We stare awkwardly at each other, and wow. Those eyes of his.

            But that’s way too much information for Jonah to process, and sure enough. He’s out of there.

            “That explains why these scones are so good.” Jonah grins at me. “Why all your treats are… Well, thanks.” He waves and leaves the workroom. As soon as he’s in the hallway, he takes another bite
of scone.

            Not that I’m watching his mouth.

            I call after him. “See ya, Chef,”
but I think that very attractive mouth of his is too full to answer.

            He certainly doesn’t flinch at my nickname, like he did when I first met him. He simply wanders down the deserted hall to his glass-walled office. His perfectly tailored suit hits him just right everywhere. He’s like a model walking down a fluorescent-lit runway, and I’m the only one who arrives early enough for the show.

            I drop my head on the slick surface of a shiny melamine table. It’s not fair. Some people have money and looks and manage not to be total idiots. Unlike me. See ya, Chef? What was I thinking?

            “Yo, Brie.”

            Also, unlike Jonah’s twin, who’s also a morning guy. Unfortunately.

            I pull my head off the table and stir some sugar into my tea. “Jake.”

            He fills an oversized travel mug with pebble ice, then fills it with Mountain Dew. It’s snowing outside, and he’s drinking fountain soda? I don’t get this guy.

“How’s life?” He settles at my table
without asking.

            I pick up my cup. “Great. I’m going to drink this at my desk.”

            He pops back up to walk with me. “Where are you going for Thanksgiving?”

            I shrug. “Don’t know.” I point to my cubicle. “This is me.” I slip into my office chair and focus on my laptop and extra monitor. Jake has that kind of Ken-doll attractiveness that is so beautiful it’s hard to look at. He wears polo shirts and more casual attire than his brother, but he still smells like money.          

            He lounges with his arm on the top of the upholstered gray office divider. “How can you not know? It’s tomorrow.”

            “I’m just that spontaneous.” I wait for him to leave.

            He doesn’t.

            I turn to him and smile. “Well,
Happy Thanksgiving. Have a great time, wherever you go.”

            He starts to tell me a long story about his family’s traditions, and I turn back around to my laptop. “Un-hunh. Sorry, I’ve got work to do before the break. I don’t mean to be rude.” Except that I do.

            I didn’t arrive early so I could
spend my time listening to him talk.
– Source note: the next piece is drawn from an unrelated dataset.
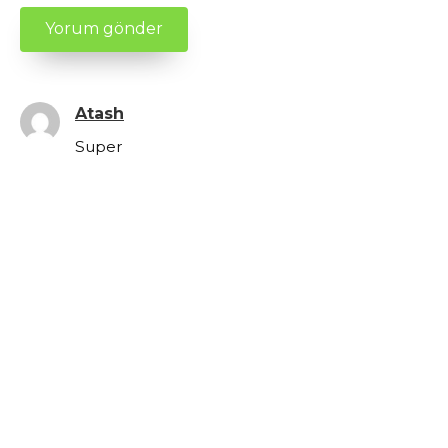
Atash
Super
A lot.

            Jonah yells from the other end of the hall. “Jake!”

            The story stops midsentence. “I’ll catch you up later.”

            “Mmm,” I mutter indistinctly, and scroll through my Inbox.

            I don’t even work for Jake, but his dad has all of his companies in the same building, so I’m stuck with him and his perfectly tousled blond waves. If only his personality matched his chiseled jaw and piercing green eyes.

            At least I also get to see his twin. His dark-haired, broad-shouldered, broody twin. I shake my head to clear the image of both Butler boys and force myself to focus on the computer screen.

            I’m halfway through emptying my Inbox when my coworker arrives.